When this food had all been claimed, each of us clawed at each other and at our grated metal cages with bloody nails (as well as with broken stumps which had once purported to be fingers) in our efforts to salvage the animal carcasses which had proven too big to bypass our prison’s walls.

Sherann, Teggel, Herren and Drinett had died quickly. Beaten or trampled by the rest in our bestial lusts for sustenance, even when our bellies were already full.
Over time, even their corpses began to shrink until they were naught but ribbons of skin and cleaned bones.
Nothing remained of the brave and hopeful people I remembered from my first month with them. 

I could not point the finger at merely one person as the cause of such atrocity, for I had heard the snapping of limbs and the slurping of marrow being drunk in various shaded corners.
At such times, my heart died a little inside, for I knew that most of the others here had gleefully taken their fill.
Looking back, because I cannot entertain any other outcome, I would like to think that I had held onto enough of my sanity not to fall into such degradation, for I had not awoken with bones between my teeth, nor covered in fleshy gobbets as others has done.
Yet this was a ‘nowhere-place’. Somewhere the normal rules of decency and sanity did not seem to apply. Where time could have stood still without any of us realising, or even caring.
I do not believe any of us could be completely sure of our roles in the events of each day that passed upon that accursed vessel.

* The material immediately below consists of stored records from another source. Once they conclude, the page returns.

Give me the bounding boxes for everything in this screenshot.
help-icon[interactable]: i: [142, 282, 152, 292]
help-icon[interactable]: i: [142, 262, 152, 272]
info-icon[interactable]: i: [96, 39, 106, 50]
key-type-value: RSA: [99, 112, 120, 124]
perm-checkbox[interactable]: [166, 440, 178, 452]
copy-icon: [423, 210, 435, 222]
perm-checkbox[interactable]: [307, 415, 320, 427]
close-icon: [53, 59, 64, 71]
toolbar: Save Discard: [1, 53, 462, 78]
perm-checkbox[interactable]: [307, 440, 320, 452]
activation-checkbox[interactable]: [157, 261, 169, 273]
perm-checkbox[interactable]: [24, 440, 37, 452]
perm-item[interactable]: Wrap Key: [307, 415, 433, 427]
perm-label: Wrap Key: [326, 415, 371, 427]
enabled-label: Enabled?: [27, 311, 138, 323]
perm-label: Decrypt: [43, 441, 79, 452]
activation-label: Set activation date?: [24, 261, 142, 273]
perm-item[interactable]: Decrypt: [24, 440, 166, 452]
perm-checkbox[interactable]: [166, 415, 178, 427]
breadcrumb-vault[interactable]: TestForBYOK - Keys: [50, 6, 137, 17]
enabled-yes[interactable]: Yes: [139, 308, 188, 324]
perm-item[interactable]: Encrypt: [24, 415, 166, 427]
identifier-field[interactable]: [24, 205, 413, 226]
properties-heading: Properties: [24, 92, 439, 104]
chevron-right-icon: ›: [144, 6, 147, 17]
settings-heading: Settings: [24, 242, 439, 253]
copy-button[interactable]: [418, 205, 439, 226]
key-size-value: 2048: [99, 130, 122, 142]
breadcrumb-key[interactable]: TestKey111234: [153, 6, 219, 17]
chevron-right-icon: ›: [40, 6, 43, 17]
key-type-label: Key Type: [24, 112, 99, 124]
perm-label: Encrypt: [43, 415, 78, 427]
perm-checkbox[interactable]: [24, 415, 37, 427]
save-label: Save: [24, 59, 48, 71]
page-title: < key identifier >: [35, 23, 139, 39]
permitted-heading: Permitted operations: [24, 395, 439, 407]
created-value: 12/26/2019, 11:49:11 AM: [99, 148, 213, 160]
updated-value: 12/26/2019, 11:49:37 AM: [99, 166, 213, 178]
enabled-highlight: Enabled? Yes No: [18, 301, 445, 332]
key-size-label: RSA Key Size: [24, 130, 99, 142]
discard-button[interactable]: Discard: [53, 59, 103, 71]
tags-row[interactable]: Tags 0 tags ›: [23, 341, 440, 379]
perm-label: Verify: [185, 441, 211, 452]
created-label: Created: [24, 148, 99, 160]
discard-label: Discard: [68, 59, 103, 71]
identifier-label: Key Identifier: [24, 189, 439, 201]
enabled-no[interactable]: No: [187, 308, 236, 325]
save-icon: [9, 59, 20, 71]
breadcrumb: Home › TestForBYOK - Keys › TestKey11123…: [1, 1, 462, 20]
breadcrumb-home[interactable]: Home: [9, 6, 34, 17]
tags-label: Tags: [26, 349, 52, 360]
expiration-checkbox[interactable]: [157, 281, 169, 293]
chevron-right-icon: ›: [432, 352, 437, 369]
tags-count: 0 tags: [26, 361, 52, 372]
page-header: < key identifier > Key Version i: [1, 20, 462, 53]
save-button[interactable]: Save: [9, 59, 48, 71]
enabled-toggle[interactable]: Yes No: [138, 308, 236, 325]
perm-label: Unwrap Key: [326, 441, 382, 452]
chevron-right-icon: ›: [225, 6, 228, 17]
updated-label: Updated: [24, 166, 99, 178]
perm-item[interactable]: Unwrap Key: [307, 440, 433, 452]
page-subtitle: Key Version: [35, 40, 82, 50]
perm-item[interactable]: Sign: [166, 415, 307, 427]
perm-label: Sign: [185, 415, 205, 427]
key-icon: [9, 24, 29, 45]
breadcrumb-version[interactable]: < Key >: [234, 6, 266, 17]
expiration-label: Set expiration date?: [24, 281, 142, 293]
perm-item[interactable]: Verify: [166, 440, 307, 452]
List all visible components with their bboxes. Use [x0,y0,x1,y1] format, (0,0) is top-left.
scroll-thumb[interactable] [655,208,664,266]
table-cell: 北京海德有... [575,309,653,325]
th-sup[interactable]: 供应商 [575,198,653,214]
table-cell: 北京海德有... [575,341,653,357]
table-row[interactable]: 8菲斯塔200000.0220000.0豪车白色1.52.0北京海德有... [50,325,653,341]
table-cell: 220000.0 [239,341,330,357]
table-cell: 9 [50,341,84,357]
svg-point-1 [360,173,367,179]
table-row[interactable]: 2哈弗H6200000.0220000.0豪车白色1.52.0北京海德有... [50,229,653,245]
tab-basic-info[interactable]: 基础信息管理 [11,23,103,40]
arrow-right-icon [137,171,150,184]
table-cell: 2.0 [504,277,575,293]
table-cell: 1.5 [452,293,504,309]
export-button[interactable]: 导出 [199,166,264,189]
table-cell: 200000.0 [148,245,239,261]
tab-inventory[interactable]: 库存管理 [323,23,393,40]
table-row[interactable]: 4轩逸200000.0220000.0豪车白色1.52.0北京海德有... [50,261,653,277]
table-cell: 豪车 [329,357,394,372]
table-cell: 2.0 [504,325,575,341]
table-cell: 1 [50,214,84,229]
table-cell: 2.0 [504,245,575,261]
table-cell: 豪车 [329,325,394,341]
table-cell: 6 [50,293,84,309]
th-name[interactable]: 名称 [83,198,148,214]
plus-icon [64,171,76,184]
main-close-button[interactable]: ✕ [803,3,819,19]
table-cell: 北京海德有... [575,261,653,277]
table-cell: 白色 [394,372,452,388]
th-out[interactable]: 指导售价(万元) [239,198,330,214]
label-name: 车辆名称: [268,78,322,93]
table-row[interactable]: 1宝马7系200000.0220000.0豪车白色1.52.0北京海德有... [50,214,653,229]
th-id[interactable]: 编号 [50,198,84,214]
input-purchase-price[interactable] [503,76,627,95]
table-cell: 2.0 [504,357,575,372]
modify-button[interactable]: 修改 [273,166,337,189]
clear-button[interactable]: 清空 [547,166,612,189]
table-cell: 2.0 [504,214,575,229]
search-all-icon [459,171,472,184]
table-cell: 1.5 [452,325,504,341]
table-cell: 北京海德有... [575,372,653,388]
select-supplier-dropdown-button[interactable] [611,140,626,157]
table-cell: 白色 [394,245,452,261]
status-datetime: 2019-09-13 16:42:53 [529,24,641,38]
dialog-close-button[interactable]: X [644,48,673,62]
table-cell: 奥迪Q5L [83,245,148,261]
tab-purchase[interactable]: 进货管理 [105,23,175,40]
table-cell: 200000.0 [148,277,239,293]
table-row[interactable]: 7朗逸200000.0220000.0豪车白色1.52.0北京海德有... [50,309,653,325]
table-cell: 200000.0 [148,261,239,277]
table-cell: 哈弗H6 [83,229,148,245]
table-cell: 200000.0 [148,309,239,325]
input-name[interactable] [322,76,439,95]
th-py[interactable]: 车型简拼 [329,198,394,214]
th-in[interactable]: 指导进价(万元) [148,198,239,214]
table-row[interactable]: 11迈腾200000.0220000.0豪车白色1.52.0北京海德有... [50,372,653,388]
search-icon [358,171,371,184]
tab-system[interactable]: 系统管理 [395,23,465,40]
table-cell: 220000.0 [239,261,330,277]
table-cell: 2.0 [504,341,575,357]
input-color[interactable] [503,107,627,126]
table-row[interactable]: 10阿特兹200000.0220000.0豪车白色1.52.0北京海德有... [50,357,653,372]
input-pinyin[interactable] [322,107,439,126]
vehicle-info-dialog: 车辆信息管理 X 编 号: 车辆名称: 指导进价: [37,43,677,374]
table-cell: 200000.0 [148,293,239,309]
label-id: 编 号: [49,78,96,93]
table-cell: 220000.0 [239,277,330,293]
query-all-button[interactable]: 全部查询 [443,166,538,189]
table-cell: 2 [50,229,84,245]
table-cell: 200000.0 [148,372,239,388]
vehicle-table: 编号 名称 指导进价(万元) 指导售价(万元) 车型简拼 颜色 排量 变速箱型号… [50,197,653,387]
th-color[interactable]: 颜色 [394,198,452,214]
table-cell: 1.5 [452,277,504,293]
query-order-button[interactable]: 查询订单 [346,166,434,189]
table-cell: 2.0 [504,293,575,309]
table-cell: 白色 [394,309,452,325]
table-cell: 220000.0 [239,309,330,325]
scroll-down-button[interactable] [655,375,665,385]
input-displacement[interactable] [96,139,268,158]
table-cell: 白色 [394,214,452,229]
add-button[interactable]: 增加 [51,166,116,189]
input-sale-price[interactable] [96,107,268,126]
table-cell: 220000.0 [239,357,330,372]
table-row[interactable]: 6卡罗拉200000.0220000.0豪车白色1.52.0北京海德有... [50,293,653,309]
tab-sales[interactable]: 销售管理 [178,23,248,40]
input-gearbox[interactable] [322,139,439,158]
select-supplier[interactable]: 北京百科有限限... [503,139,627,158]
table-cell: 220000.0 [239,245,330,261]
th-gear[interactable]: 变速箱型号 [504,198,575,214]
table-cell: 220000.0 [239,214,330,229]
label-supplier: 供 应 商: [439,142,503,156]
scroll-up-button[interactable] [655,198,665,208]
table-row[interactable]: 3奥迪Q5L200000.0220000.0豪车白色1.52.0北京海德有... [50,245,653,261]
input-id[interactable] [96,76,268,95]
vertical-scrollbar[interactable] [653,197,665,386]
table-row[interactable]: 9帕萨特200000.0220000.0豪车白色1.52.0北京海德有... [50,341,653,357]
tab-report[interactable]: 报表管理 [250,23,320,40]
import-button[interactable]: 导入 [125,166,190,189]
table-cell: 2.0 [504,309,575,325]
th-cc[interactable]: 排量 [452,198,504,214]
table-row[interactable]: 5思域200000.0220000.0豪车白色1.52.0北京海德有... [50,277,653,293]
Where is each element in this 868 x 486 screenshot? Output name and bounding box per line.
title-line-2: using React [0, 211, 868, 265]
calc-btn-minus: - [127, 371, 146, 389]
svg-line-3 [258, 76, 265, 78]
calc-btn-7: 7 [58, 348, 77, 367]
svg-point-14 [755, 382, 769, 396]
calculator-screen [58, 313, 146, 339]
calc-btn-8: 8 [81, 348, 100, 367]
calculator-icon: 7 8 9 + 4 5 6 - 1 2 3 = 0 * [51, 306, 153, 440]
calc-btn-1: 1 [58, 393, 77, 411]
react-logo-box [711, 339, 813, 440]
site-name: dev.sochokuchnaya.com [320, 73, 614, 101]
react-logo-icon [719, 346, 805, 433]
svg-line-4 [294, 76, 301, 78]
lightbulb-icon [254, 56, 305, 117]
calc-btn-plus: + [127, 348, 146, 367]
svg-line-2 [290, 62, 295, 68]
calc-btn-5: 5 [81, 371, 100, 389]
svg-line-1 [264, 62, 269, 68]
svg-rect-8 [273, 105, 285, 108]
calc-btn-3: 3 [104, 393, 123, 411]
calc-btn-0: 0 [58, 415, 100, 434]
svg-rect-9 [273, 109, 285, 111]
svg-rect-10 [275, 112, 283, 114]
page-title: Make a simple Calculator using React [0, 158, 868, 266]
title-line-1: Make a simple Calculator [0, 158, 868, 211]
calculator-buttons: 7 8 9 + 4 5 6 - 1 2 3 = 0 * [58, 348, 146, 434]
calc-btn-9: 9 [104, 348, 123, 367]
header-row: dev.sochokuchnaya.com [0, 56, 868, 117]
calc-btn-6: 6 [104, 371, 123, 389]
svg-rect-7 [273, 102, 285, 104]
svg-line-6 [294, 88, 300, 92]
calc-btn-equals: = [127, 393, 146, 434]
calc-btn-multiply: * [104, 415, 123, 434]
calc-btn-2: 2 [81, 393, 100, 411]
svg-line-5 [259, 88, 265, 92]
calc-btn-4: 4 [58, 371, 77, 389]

Eventually, after an indeterminate time, there are only four of us left.
Blinking into the harsh yellow flare of ancient sodium lamps, we are brought before our veiled and robed masters, little more than animals and beasts in appearance. There is barely any humanity left in our natures, either.
I had striven to retain as much of it as I could, yet it was only hanging on by mere shreds.

I cannot tell which of them ‘speaks’, but a metallic voice screeches out, a jumbled assortment of whirring, clicks and bleeps.
Our four unresponsive bodies speak volumes about the hateful treatment we have received and about our lack of comprehension.
Whether it is borne from their frustration -or just because they hold the power of life and death over us and need to inflict further brutality- their eight staves beat down upon our quartet until we are face-first on the steel grates and can only see their brass boots.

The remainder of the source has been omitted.